Authors of the study are confident in the results. They state, “This RCT [randomized clinical trial] adds evidence that earplugs are effective in preventing temporary hearing loss during high recreational music levels. Therefore, the use of earplugs should be actively promoted and encouraged to avoid noise-induced hearing loss.”
Hopefully, the research will help music lovers continue their recreational activities and protect their ears from hearing loss in the future.
People have an initial fear that nothing will sound the same if they lose their hearing. However, there may be hope. Scientists are looking to re-engineer cochlear implants to make music sound more appealing to the ears.
The Problem with Music
Most cochlear implants are designed to process speech. However, they have trouble when it comes to music. Many people with the implant report improvements in understanding, hearing and speech, but listening to music becomes less enjoyable.

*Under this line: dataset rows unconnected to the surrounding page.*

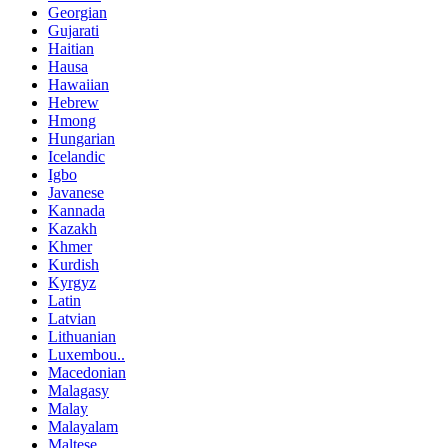
Georgian
Gujarati
Haitian
Hausa
Hawaiian
Hebrew
Hmong
Hungarian
Icelandic
Igbo
Javanese
Kannada
Kazakh
Khmer
Kurdish
Kyrgyz
Latin
Latvian
Lithuanian
Luxembou..
Macedonian
Malagasy
Malay
Malayalam
Maltese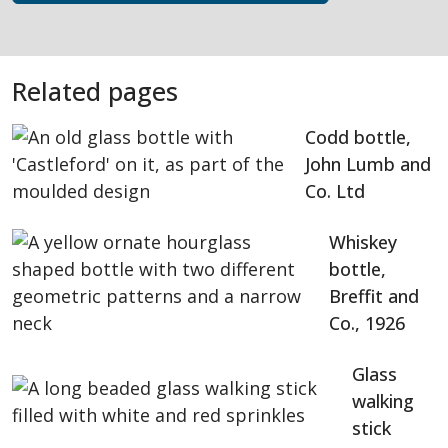
Related pages
Codd bottle,
John Lumb and
Co. Ltd
Whiskey
bottle,
Breffit and
Co., 1926
Glass
walking
stick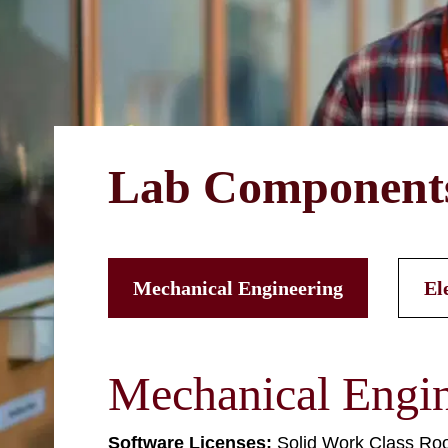
Lab Component
Mechanical Engineering
El
Mechanical Engin
Software Licenses:
Solid Work Class Ro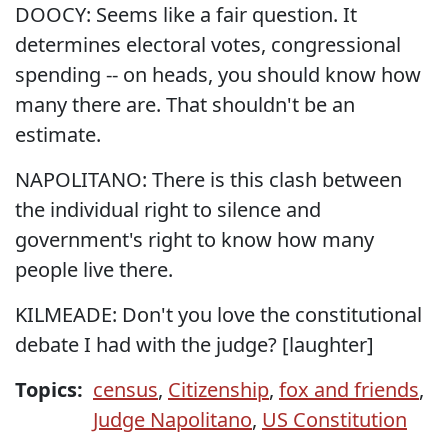
DOOCY: Seems like a fair question. It
determines electoral votes, congressional
spending -- on heads, you should know how
many there are. That shouldn't be an
estimate.
NAPOLITANO: There is this clash between
the individual right to silence and
government's right to know how many
people live there.
KILMEADE: Don't you love the constitutional
debate I had with the judge? [laughter]
Topics:
census
,
Citizenship
,
fox and friends
,
Judge Napolitano
,
US Constitution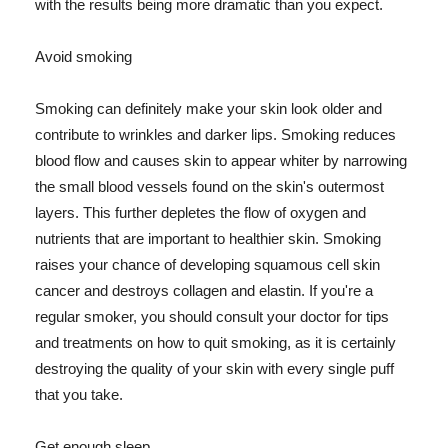
with the results being more dramatic than you expect.
Avoid smoking
Smoking can definitely make your skin look older and
contribute to wrinkles and darker lips. Smoking reduces
blood flow and causes skin to appear whiter by narrowing
the small blood vessels found on the skin's outermost
layers. This further depletes the flow of oxygen and
nutrients that are important to healthier skin. Smoking
raises your chance of developing squamous cell skin
cancer and destroys collagen and elastin. If you're a
regular smoker, you should consult your doctor for tips
and treatments on how to quit smoking, as it is certainly
destroying the quality of your skin with every single puff
that you take.
Get enough sleep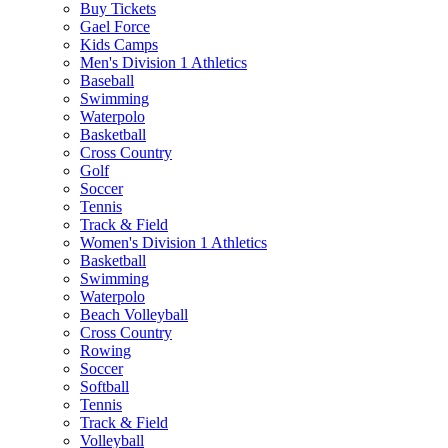
Buy Tickets
Gael Force
Kids Camps
Men's Division 1 Athletics
Baseball
Swimming
Waterpolo
Basketball
Cross Country
Golf
Soccer
Tennis
Track & Field
Women's Division 1 Athletics
Basketball
Swimming
Waterpolo
Beach Volleyball
Cross Country
Rowing
Soccer
Softball
Tennis
Track & Field
Volleyball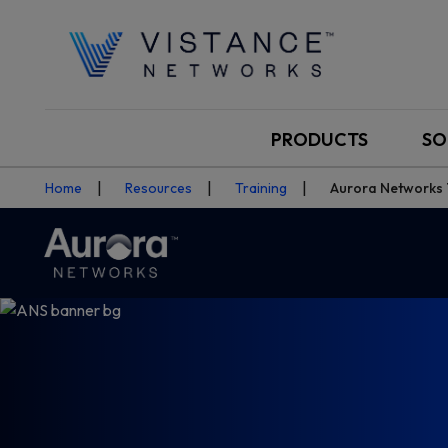
PRODUCTS
SO
Home
Resources
Training
Aurora Networks T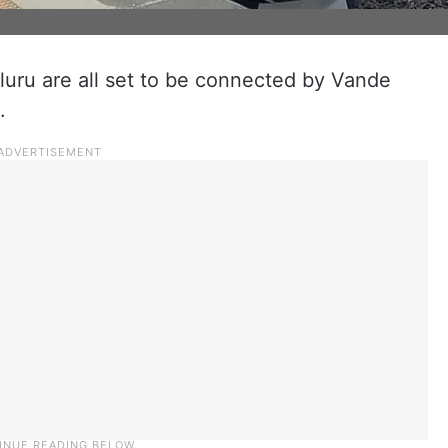
uru are all set to be connected by Vande
.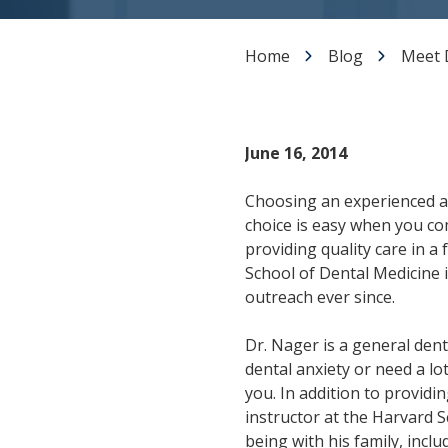
Dental Veneers
Teeth Whitening
Home
Blog
Meet 
Smile Makeover
Tooth Bonding
Gummy Smile Treatment
June 16, 2014
Choosing an experienced a
choice is easy when you c
providing quality care in a
School of Dental Medicine i
outreach ever since.
Dr. Nager is a general denti
dental anxiety or need a lo
you. In addition to providi
instructor at the Harvard 
being with his family, inclu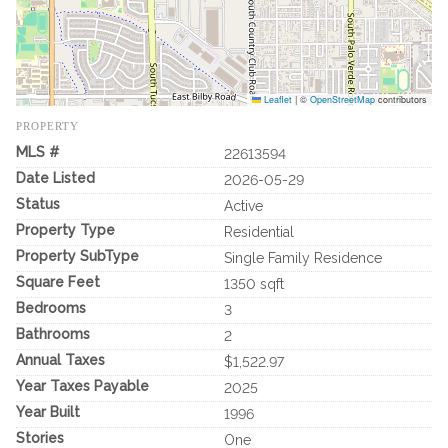
Leaflet
|
©
OpenStreetMap
contributors
PROPERTY
MLS #
22613594
Date Listed
2026-05-29
Status
Active
Property Type
Residential
Property SubType
Single Family Residence
Square Feet
1350 sqft
Bedrooms
3
Bathrooms
2
Annual Taxes
$1,522.97
Year Taxes Payable
2025
Year Built
1996
Stories
One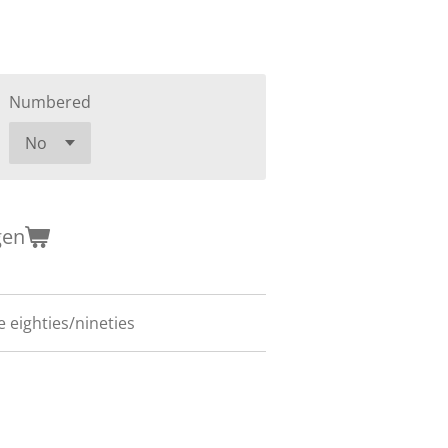
Numbered
gen
 eighties/nineties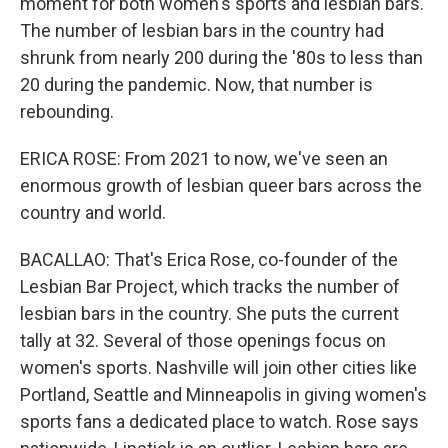
moment for both women's sports and lesbian bars.
The number of lesbian bars in the country had
shrunk from nearly 200 during the '80s to less than
20 during the pandemic. Now, that number is
rebounding.
ERICA ROSE: From 2021 to now, we've seen an
enormous growth of lesbian queer bars across the
country and world.
BACALLAO: That's Erica Rose, co-founder of the
Lesbian Bar Project, which tracks the number of
lesbian bars in the country. She puts the current
tally at 32. Several of those openings focus on
women's sports. Nashville will join other cities like
Portland, Seattle and Minneapolis in giving women's
sports fans a dedicated place to watch. Rose says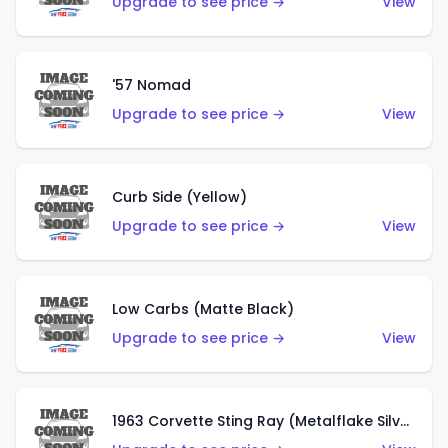
Upgrade to see price →
View
'57 Nomad
Upgrade to see price →
View
Curb Side (Yellow)
Upgrade to see price →
View
Low Carbs (Matte Black)
Upgrade to see price →
View
1963 Corvette Sting Ray (Metalflake Silver)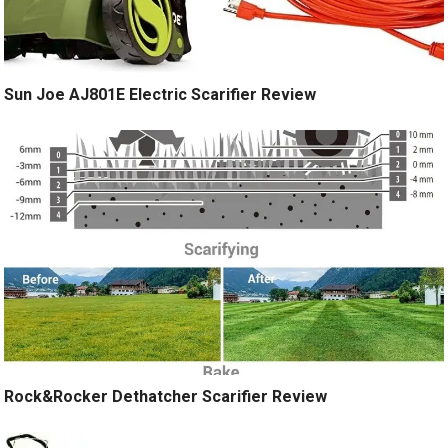
Sun Joe AJ801E Electric Scarifier Review
Rock&Rocker Dethatcher Scarifier Review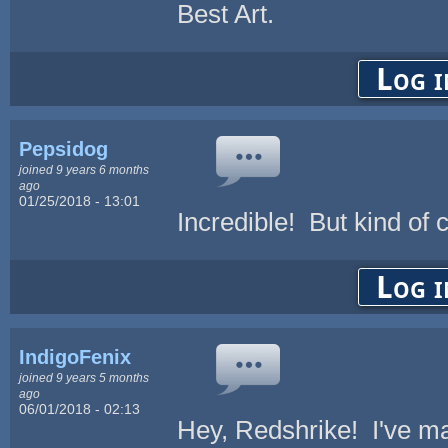
Best Art.
Log i
Pepsidog
joined 9 years 6 months
ago
01/25/2018 - 13:01
Incredible! But kind of 
Log i
IndigoFenix
joined 9 years 5 months
ago
06/01/2018 - 02:13
Hey, Redshrike! I've ma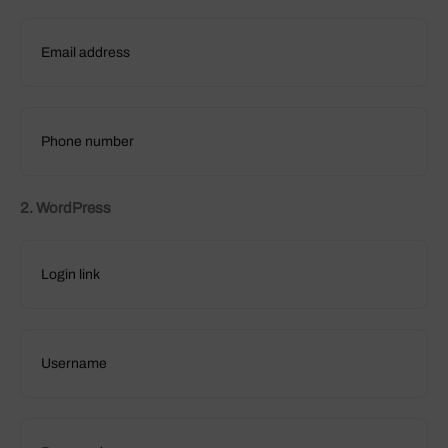
2. WordPress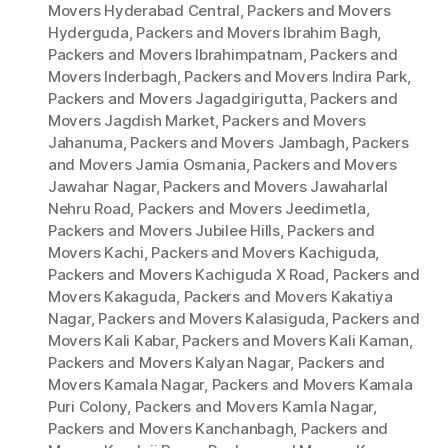
Movers Hyderabad Central
,
Packers and Movers
Hyderguda
,
Packers and Movers Ibrahim Bagh
,
Packers and Movers Ibrahimpatnam
,
Packers and
Movers Inderbagh
,
Packers and Movers Indira Park
,
Packers and Movers Jagadgirigutta
,
Packers and
Movers Jagdish Market
,
Packers and Movers
Jahanuma
,
Packers and Movers Jambagh
,
Packers
and Movers Jamia Osmania
,
Packers and Movers
Jawahar Nagar
,
Packers and Movers Jawaharlal
Nehru Road
,
Packers and Movers Jeedimetla
,
Packers and Movers Jubilee Hills
,
Packers and
Movers Kachi
,
Packers and Movers Kachiguda
,
Packers and Movers Kachiguda X Road
,
Packers and
Movers Kakaguda
,
Packers and Movers Kakatiya
Nagar
,
Packers and Movers Kalasiguda
,
Packers and
Movers Kali Kabar
,
Packers and Movers Kali Kaman
,
Packers and Movers Kalyan Nagar
,
Packers and
Movers Kamala Nagar
,
Packers and Movers Kamala
Puri Colony
,
Packers and Movers Kamla Nagar
,
Packers and Movers Kanchanbagh
,
Packers and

“I’ve had the implant for 15 years now and it has done so much for me. Before I got the implant, I was working but I could not use a phone, I needed somebody to take notes for me at meetings, and I couldn’t have conversations with more than one person. I can now use a phone, I recognize people’s voices, I go to films, but music is awful,” says Prudence Garcia-Renart, a musician who gave up playing the piano a few years ago.
Auditory neurons that transmit signals to the brain are lost with severe hearing loss. Speech is a simple auditory signal, making it easier for implants to process. The same can’t be said for music. Implants are not able to compensate for the loss of auditory neurons.
Upgrades to Cochlear Implants
Scientists are hoping to help people like Prudence find a solution for enjoying music. Instead of engineering a cochlear implant to make up for lost auditory neurons, scientists are trying to re-engineer music. “You don’t necessarily need the entire piece to enjoy the music,” says Anil Lalwani, MD, director of the Columbia Cochlear Implant Program. “Even though a song may have very complex layers, you can sometimes just enjoy the vocals, or you can just enjoy the instruments.”
Currently, Dr. Lalwani and his team are trying to learn which parts of music are the most important for enjoyment. They believe that software will be able to convert music for listeners. “Our eventual goal, though, is to compose music for people with cochlear implants based on what we’ve learned,” Dr. Lalwani says. “Original pieces of music that will possibly have less rhythmic instruments, less reverb, possibly more vocals—something that is actually designed for them.”